━━━ DATA TO EXAMINE ━━━

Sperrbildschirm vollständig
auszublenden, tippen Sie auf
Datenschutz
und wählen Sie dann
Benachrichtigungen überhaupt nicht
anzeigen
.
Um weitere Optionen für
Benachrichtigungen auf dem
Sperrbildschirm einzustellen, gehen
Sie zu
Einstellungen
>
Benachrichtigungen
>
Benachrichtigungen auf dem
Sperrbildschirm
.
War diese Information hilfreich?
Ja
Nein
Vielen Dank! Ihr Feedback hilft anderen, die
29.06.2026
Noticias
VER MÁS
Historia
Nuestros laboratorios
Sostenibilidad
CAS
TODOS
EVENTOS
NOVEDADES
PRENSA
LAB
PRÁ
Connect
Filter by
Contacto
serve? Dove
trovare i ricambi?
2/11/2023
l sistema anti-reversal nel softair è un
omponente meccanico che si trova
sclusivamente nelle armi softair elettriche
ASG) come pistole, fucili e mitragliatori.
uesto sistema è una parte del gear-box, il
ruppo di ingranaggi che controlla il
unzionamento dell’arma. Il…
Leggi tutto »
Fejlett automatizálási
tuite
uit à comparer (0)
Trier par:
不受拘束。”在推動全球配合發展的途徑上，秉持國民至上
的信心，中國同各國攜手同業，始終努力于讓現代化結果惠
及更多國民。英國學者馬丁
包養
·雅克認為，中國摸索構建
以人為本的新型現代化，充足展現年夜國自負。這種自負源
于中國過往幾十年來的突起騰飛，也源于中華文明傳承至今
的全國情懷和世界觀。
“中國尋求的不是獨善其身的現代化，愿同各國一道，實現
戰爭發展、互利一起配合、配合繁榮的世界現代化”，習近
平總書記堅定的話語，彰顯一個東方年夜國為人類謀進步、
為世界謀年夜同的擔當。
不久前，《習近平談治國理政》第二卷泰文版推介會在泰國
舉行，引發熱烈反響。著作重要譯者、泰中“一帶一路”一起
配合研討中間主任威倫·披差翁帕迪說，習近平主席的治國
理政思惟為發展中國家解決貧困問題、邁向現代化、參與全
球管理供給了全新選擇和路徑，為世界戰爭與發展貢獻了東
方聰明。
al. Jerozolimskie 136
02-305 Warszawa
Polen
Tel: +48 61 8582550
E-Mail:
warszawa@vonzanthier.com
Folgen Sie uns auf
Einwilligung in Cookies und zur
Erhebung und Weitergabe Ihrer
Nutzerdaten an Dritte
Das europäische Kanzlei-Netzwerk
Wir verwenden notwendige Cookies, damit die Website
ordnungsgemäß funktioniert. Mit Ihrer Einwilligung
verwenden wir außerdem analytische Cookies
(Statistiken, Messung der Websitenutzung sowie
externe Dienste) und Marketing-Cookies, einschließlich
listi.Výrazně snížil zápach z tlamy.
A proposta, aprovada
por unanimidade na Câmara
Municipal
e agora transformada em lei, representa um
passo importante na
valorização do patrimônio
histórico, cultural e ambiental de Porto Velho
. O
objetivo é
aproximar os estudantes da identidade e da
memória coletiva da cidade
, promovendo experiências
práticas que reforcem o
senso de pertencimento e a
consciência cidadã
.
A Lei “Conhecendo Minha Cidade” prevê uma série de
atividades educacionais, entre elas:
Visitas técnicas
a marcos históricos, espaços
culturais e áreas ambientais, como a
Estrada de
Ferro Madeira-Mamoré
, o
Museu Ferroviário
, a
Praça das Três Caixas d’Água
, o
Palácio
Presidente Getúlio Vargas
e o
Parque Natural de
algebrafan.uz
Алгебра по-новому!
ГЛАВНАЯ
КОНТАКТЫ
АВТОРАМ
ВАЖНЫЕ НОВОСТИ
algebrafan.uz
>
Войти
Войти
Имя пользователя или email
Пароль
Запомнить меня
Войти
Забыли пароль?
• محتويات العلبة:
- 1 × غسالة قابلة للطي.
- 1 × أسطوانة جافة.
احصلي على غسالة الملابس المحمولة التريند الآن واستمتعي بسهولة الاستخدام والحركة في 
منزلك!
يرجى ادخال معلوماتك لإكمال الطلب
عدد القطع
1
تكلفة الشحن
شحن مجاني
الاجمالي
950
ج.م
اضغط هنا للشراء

━━━
━━━ DATA TO EXAMINE ━━━

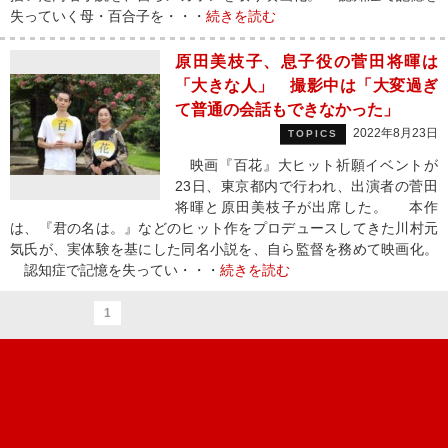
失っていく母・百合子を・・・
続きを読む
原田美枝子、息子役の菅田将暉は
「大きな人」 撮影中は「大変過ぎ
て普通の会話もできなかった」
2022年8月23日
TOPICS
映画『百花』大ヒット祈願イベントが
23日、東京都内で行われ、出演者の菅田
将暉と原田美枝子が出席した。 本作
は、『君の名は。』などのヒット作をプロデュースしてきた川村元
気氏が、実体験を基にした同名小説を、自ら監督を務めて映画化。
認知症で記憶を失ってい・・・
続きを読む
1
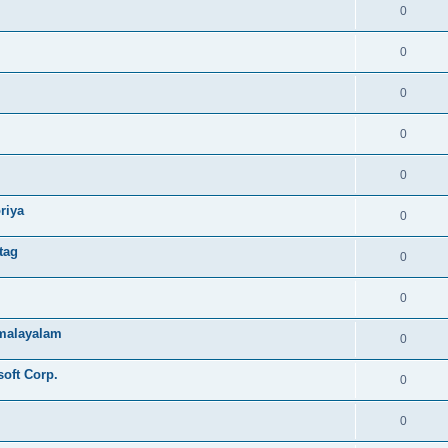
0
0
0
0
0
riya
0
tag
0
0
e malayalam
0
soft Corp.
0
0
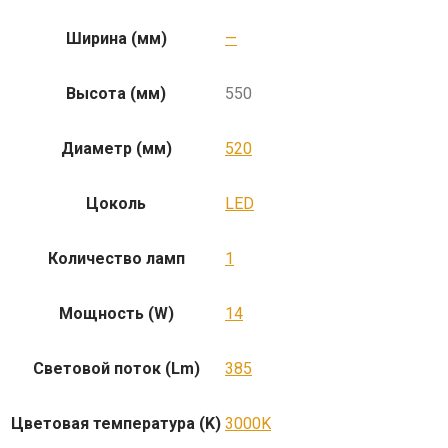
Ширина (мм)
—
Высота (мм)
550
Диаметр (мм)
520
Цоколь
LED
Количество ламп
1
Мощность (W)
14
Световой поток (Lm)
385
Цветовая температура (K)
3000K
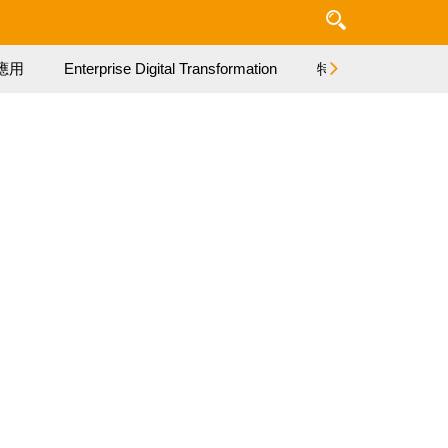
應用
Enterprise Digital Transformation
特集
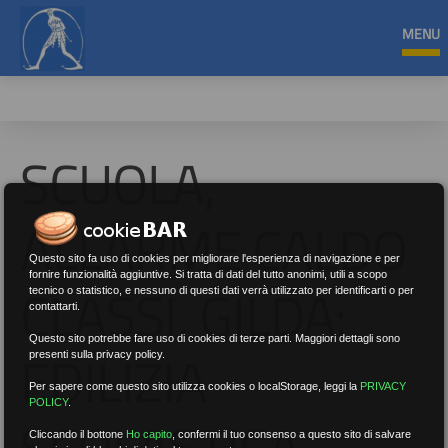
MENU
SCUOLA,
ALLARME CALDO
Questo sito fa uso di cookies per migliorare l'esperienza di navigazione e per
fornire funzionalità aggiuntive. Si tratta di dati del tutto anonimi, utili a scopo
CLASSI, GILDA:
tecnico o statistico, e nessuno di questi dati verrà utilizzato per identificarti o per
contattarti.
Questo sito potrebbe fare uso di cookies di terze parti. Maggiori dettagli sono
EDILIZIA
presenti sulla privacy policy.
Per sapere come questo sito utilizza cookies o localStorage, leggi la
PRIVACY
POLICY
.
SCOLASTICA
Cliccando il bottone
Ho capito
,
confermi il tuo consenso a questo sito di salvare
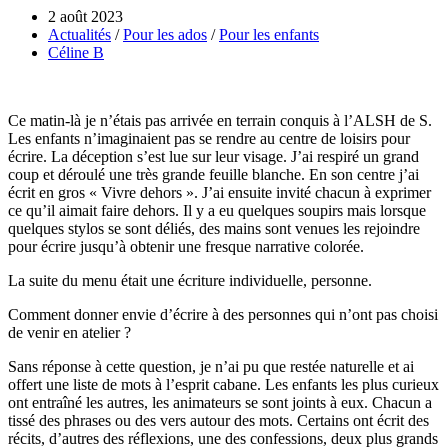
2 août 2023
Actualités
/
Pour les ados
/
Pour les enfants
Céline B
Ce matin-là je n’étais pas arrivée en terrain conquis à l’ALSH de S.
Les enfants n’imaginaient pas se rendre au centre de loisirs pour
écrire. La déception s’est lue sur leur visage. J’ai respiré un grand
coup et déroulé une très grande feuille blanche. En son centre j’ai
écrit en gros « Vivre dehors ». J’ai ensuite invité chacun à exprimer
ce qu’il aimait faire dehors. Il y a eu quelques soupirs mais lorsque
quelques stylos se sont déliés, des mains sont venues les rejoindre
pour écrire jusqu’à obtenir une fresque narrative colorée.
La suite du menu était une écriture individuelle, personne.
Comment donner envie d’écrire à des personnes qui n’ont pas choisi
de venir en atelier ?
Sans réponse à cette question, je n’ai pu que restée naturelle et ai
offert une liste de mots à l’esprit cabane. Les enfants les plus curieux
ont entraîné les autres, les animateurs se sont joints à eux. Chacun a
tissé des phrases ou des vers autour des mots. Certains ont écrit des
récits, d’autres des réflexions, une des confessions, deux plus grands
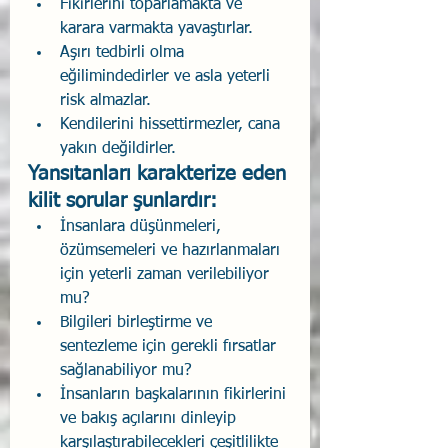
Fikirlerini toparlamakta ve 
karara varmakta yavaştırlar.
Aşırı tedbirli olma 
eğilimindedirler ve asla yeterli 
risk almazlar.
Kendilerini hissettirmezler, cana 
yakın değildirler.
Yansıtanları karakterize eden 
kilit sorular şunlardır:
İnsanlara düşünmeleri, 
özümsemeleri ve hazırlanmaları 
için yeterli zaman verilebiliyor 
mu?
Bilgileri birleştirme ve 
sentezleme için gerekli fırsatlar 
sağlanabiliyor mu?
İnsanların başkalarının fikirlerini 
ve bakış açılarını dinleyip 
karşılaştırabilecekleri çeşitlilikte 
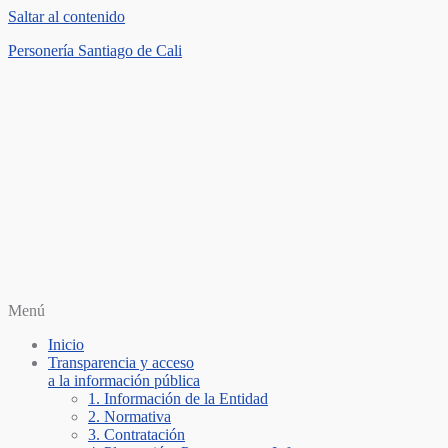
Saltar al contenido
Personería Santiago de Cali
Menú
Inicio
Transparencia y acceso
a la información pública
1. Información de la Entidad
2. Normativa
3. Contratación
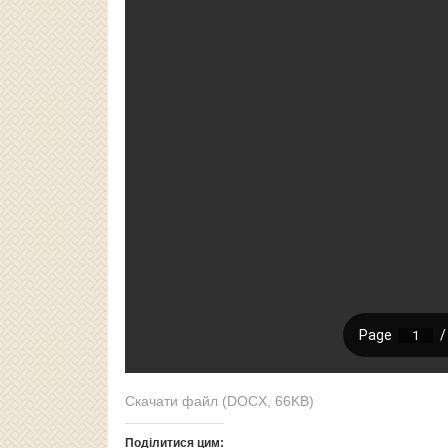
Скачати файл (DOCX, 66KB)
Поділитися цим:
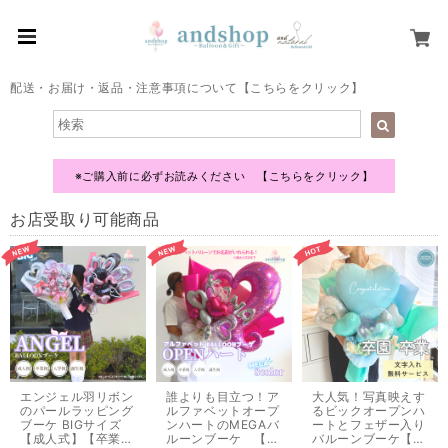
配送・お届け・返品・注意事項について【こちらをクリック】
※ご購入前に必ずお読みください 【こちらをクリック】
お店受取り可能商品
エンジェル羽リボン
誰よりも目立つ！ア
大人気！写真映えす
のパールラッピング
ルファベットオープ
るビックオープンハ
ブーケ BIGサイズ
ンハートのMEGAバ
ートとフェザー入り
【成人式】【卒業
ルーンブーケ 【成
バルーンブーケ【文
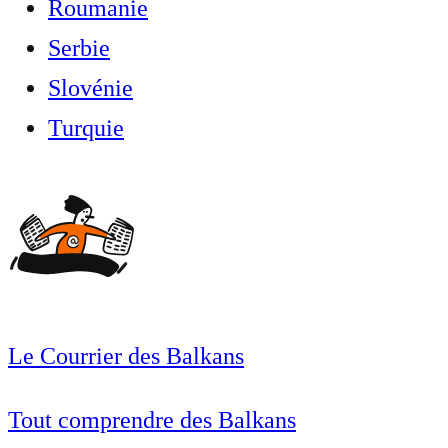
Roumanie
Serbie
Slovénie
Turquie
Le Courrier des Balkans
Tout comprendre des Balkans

━━━

# [EXERCISE AIM]
Only the lines above from the one with "Sperrbildschirm vollständig" through the one with "externe Dienste) und" should be duplicated, character for character.

# [TASK OUTPUT]
Sperrbildschirm vollständig
auszublenden, tippen Sie auf
Datenschutz
und wählen Sie dann
Benachrichtigungen überhaupt nicht
anzeigen
.
Um weitere Optionen für
Benachrichtigungen auf dem
Sperrbildschirm einzustellen, gehen
Sie zu
Einstellungen
>
Benachrichtigungen
>
Benachrichtigungen auf dem
Sperrbildschirm
.
War diese Information hilfreich?
Ja
Nein
Vielen Dank! Ihr Feedback hilft anderen, die
29.06.2026
Noticias
VER MÁS
Historia
Nuestros laboratorios
Sostenibilidad
CAS
TODOS
EVENTOS
NOVEDADES
PRENSA
LAB
PRÁ
Connect
Filter by
Contacto
serve? Dove
trovare i ricambi?
2/11/2023
l sistema anti-reversal nel softair è un
omponente meccanico che si trova
sclusivamente nelle armi softair elettriche
ASG) come pistole, fucili e mitragliatori.
uesto sistema è una parte del gear-box, il
ruppo di ingranaggi che controlla il
unzionamento dell’arma. Il…
Leggi tutto »
Fejlett automatizálási
tuite
uit à comparer (0)
Trier par:
不受拘束。”在推動全球配合發展的途徑上，秉持國民至上
的信心，中國同各國攜手同業，始終努力于讓現代化結果惠
及更多國民。英國學者馬丁
包養
·雅克認為，中國摸索構建
以人為本的新型現代化，充足展現年夜國自負。這種自負源
于中國過往幾十年來的突起騰飛，也源于中華文明傳承至今
的全國情懷和世界觀。
“中國尋求的不是獨善其身的現代化，愿同各國一道，實現
戰爭發展、互利一起配合、配合繁榮的世界現代化”，習近
平總書記堅定的話語，彰顯一個東方年夜國為人類謀進步、
為世界謀年夜同的擔當。
不久前，《習近平談治國理政》第二卷泰文版推介會在泰國
舉行，引發熱烈反響。著作重要譯者、泰中“一帶一路”一起
配合研討中間主任威倫·披差翁帕迪說，習近平主席的治國
理政思惟為發展中國家解決貧困問題、邁向現代化、參與全
球管理供給了全新選擇和路徑，為世界戰爭與發展貢獻了東
方聰明。
al. Jerozolimskie 136
02-305 Warszawa
Polen
Tel: +48 61 8582550
E-Mail:
warszawa@vonzanthier.com
Folgen Sie uns auf
Einwilligung in Cookies und zur
Erhebung und Weitergabe Ihrer
Nutzerdaten an Dritte
Das europäische Kanzlei-Netzwerk
Wir verwenden notwendige Cookies, damit die Website
ordnungsgemäß funktioniert. Mit Ihrer Einwilligung
verwenden wir außerdem analytische Cookies
(Statistiken, Messung der Websitenutzung sowie
externe Dienste) und Marketing-Cookies, einschließlich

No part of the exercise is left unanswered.